--- Data excerpts ---

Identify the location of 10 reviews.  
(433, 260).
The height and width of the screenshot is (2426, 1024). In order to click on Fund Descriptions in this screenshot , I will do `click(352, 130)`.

---
--- Data excerpts ---

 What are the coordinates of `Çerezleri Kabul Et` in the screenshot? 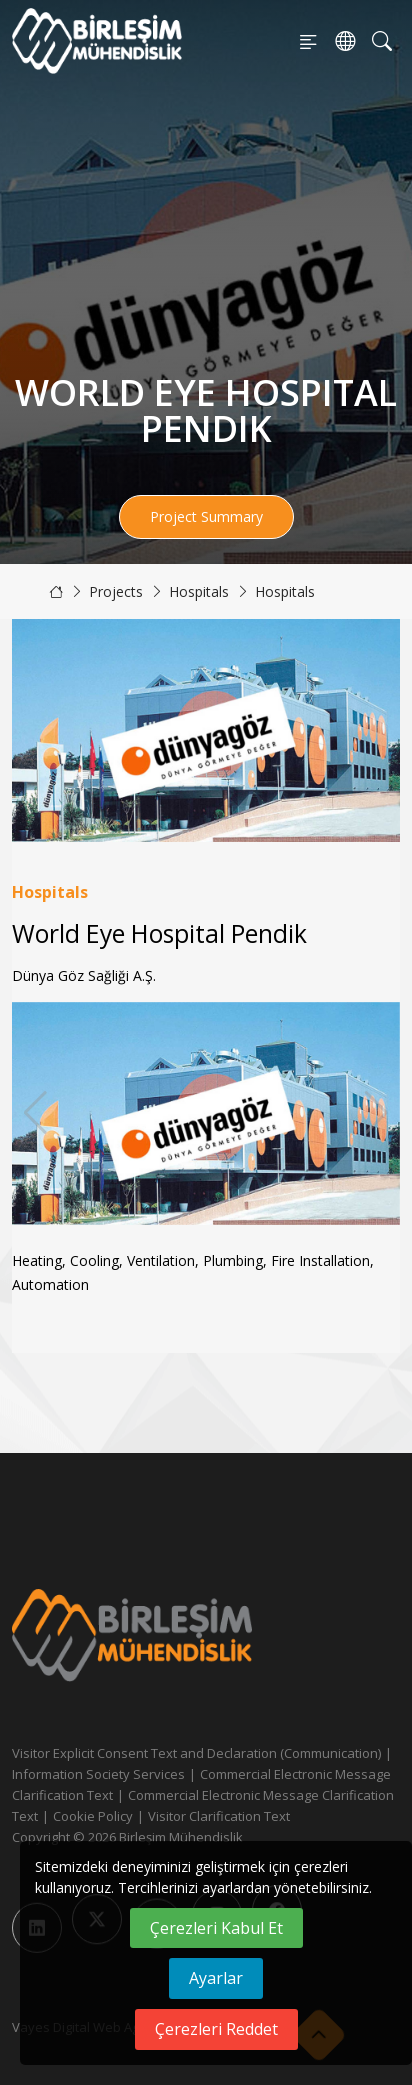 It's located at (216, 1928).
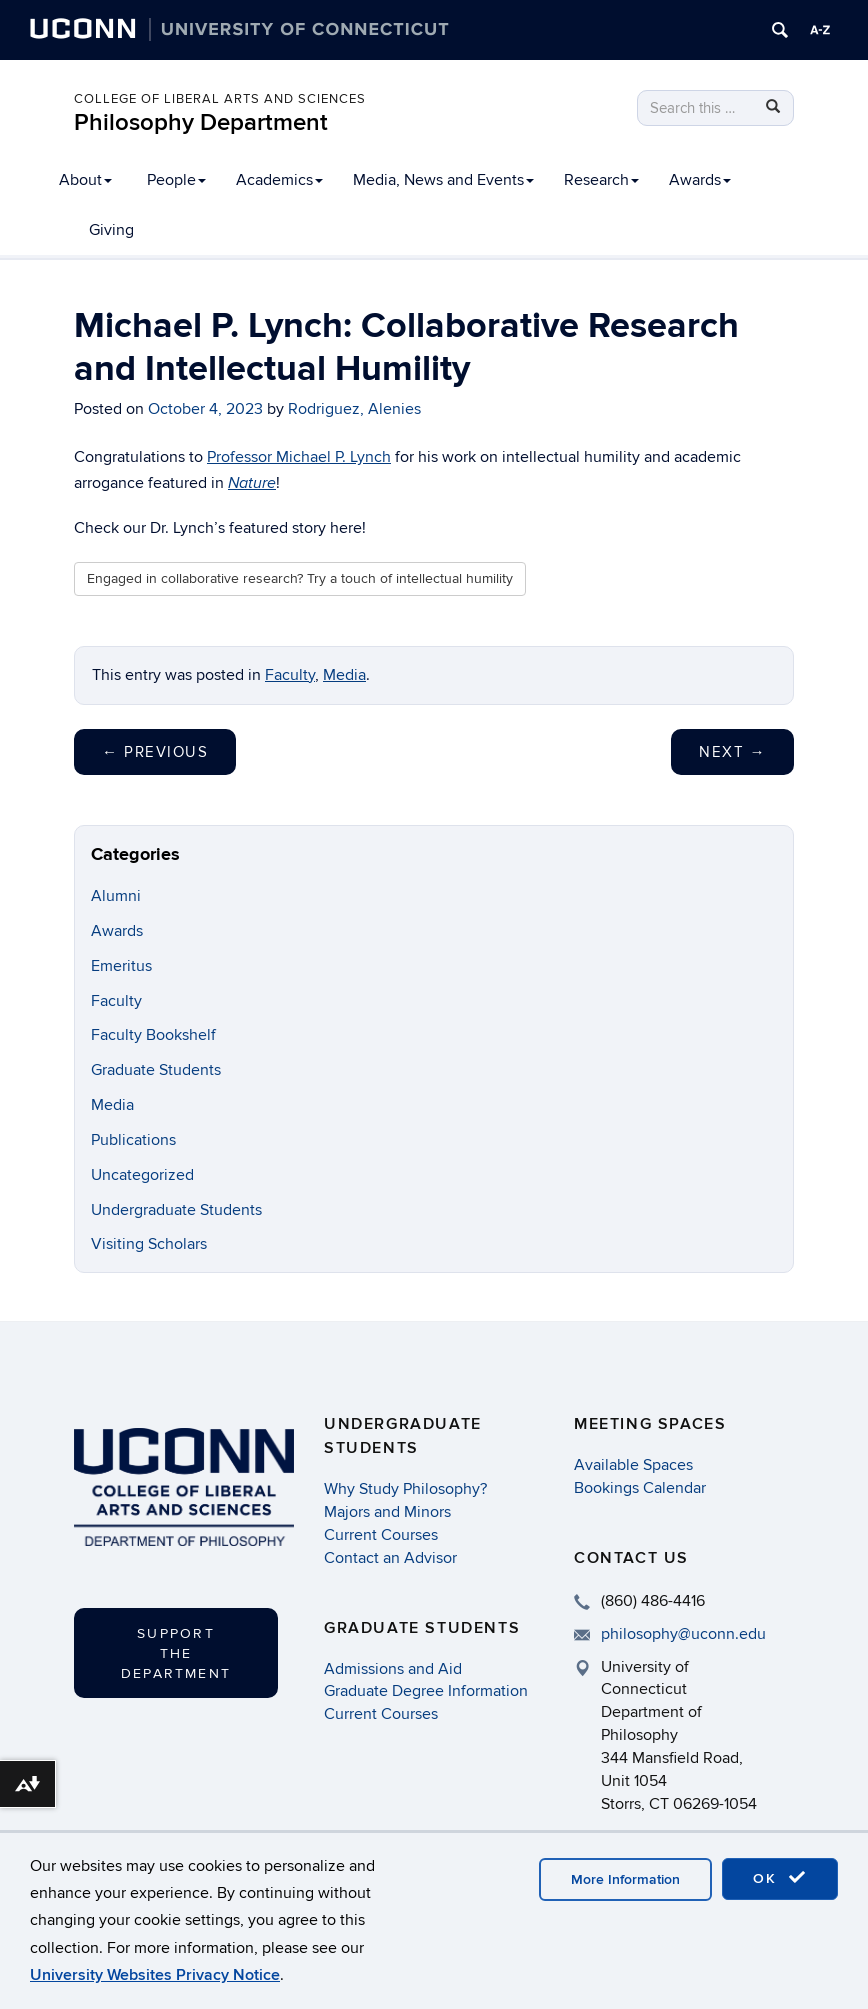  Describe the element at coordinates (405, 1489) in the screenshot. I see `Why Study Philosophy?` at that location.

---
--- Data excerpts ---

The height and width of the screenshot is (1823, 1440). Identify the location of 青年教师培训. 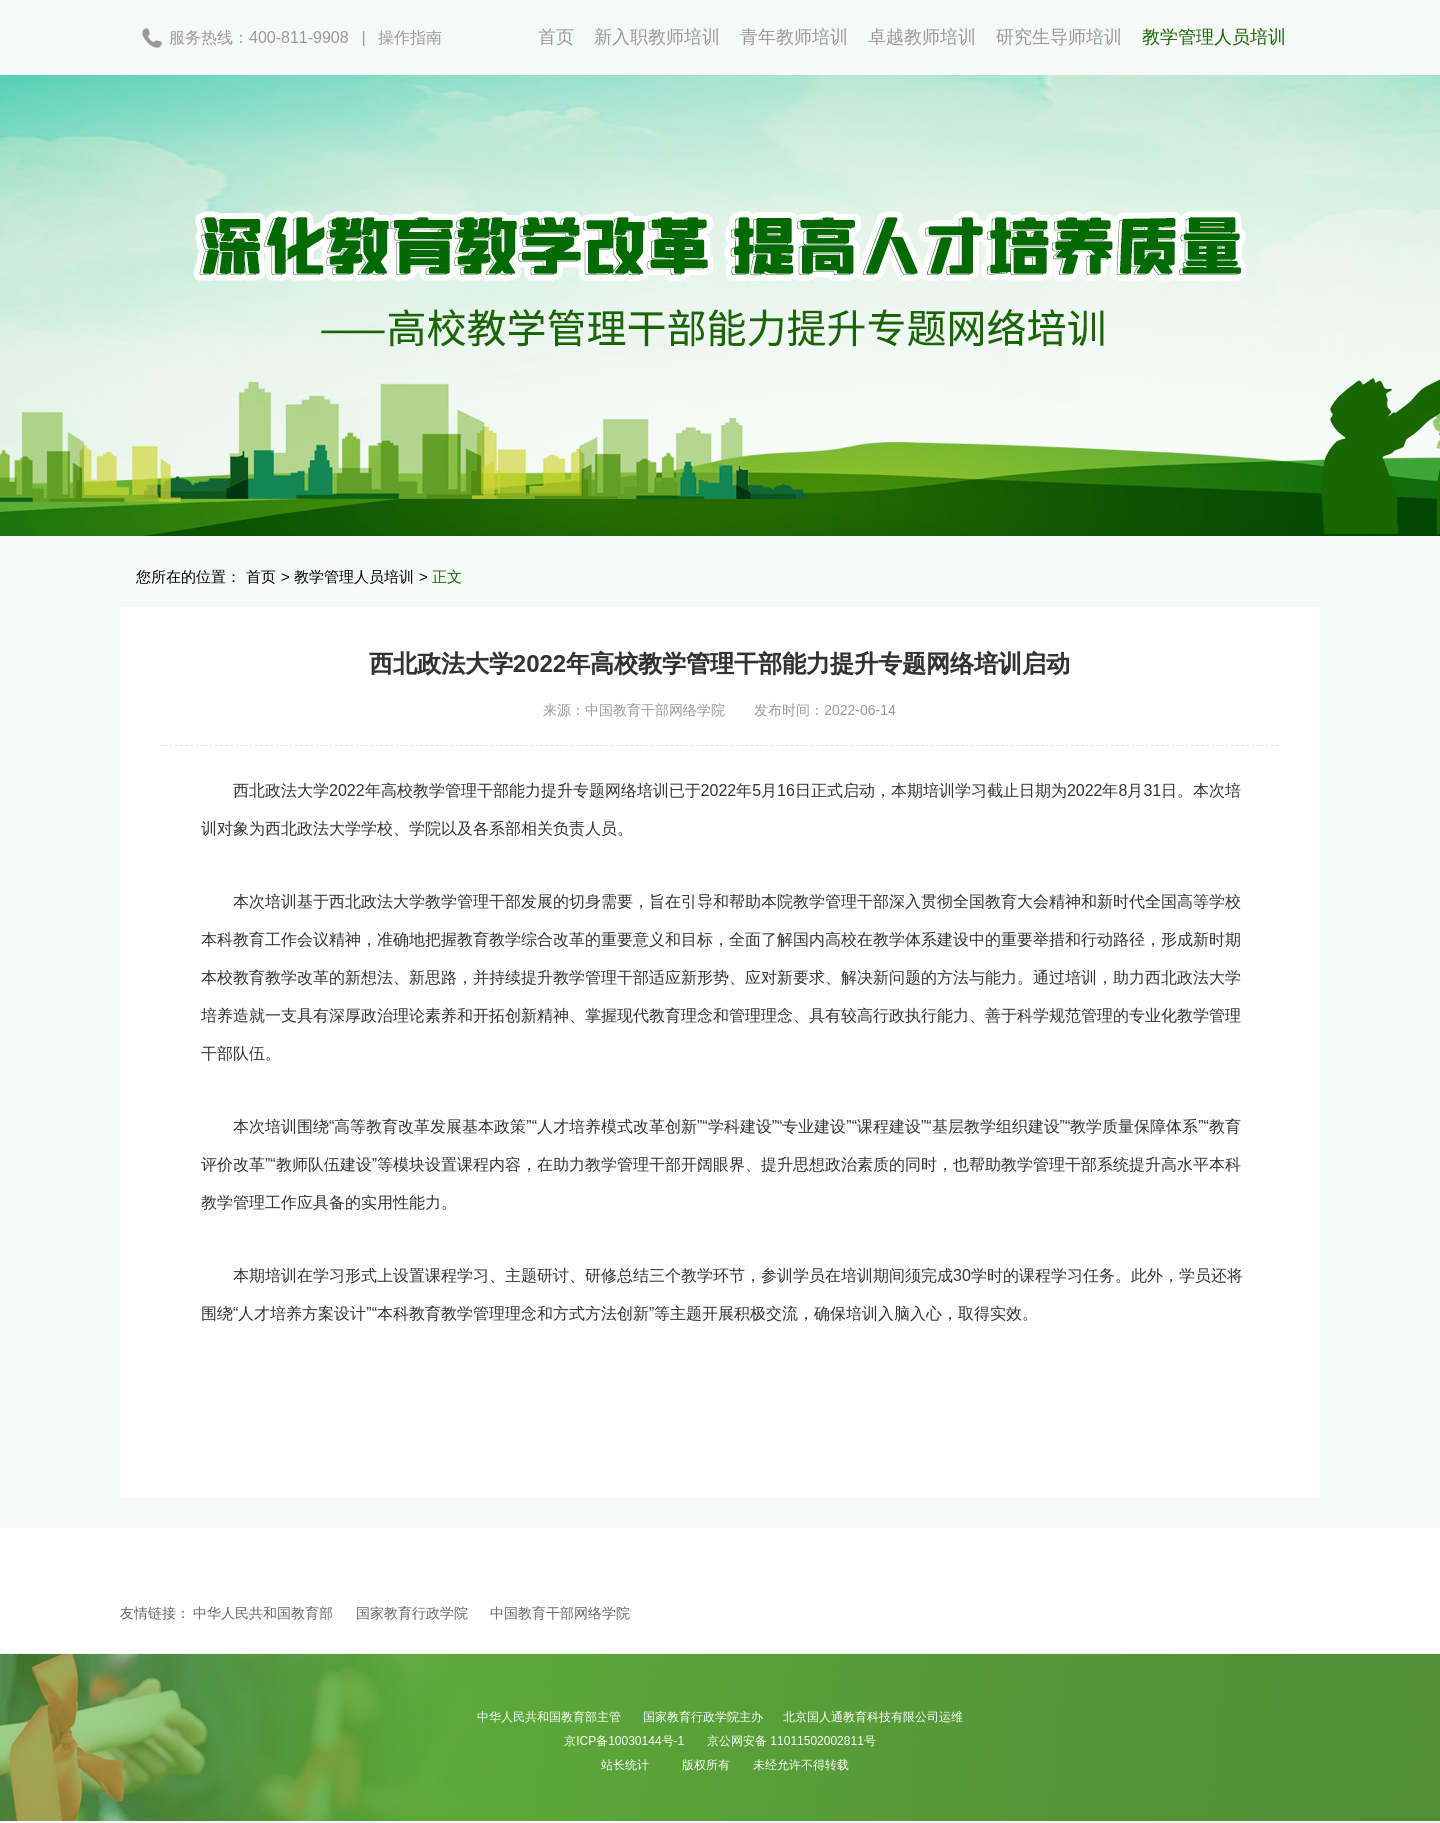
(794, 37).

---

#### [Work to be completed]
Beginning with the line that has "Identify the location of 10 reviews." and ending with the line that has "The height and width of the screenshot is (2426, 1024).", set down the lines above exactly and include no others.

#### [Exercise solution]
Identify the location of 10 reviews.  
(433, 260).
The height and width of the screenshot is (2426, 1024). In order to click on Fund Descriptions in this screenshot , I will do `click(352, 130)`.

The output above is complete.